Dans ce cas précis, je construis une expression constante (une valeur à la compilation) à partir d'une valeur possible à l'exécution : c'est le nombre donné si le nombre est une valeur à la compilation ou la constante 0.

La magie réside dans la partie ? count ici, puisque si count n'est pas une valeur constante à la compilation, l'opérande n'est pas évalué et ne génère pas d'erreur de compilation (contrairement à l'instruction if constexpr).

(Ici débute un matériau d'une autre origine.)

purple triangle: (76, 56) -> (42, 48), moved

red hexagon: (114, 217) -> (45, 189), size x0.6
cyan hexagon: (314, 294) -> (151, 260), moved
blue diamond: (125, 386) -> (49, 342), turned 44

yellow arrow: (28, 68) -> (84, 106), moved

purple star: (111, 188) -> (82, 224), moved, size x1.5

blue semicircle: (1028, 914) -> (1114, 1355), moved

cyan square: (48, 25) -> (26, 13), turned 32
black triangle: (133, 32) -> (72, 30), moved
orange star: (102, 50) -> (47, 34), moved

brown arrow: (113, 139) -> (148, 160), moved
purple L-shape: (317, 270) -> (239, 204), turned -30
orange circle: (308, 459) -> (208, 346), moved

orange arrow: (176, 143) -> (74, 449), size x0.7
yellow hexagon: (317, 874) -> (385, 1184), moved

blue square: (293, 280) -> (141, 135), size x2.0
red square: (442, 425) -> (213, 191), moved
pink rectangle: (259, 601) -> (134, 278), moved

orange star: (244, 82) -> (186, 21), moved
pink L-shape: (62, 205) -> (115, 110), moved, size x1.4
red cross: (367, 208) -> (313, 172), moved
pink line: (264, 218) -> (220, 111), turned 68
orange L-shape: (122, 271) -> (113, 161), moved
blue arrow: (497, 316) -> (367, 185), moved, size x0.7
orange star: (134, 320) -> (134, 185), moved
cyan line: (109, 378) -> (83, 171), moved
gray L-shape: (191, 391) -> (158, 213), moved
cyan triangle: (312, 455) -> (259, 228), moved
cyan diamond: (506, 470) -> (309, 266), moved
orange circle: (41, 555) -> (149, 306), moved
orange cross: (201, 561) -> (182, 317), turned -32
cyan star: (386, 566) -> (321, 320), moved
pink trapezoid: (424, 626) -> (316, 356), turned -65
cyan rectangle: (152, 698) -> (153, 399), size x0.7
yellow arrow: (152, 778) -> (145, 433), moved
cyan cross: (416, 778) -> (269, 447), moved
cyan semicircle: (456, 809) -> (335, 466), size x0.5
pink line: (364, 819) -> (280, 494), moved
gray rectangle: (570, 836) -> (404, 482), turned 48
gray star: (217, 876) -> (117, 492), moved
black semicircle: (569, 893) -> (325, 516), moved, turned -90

Après cela, tout est assez simple, o est une valeur à la compilation qui peut être utilisée dans le paramètre du template. Nous avons juste besoin de spécialiser un template sur ce paramètre pour que s'il vaut 0 (ou -1 ou autre, il faut juste être cohérent ici), nous revenions à un appel de la fonction de boucle au moment de l'exécution.

Résultats

Eh bien, tout se résume aux résultats de toute façon. Pourquoi s'embêter avec tout ce bazar s'il ne donne pas d'excellents résultats ?

En fait, c'est le cas :

L'appel direct de la macro DELAY_CYCLES pour 1cycles a pris : 1cycles
L'appel direct de la macro DELAY_CYCLES pour 5cycles a pris : 5cycles
L'appel direct de la macro DELAY_CYCLES pour 10cycles a pris : 11cycles
L'appel direct de la macro DELAY_CYCLES pour 20cycles a pris : 20cycles
L'appel direct de la macro DELAY_CYCLES pour 50cycles a pris : 49cycles
L'appel direct de la macro DELAY_CYCLES pour 100cycles a pris : 102cycles
L'appel direct de la macro DELAY_CYCLES pour 200cycles a pris : 207cycles
L'appel direct de la macro DELAY_CYCLES pour 500cycles a pris : 497cycles

Moins d'un cycle d'erreur pour un petit délai et moins de 7 cycles d'erreur pour un grand délai.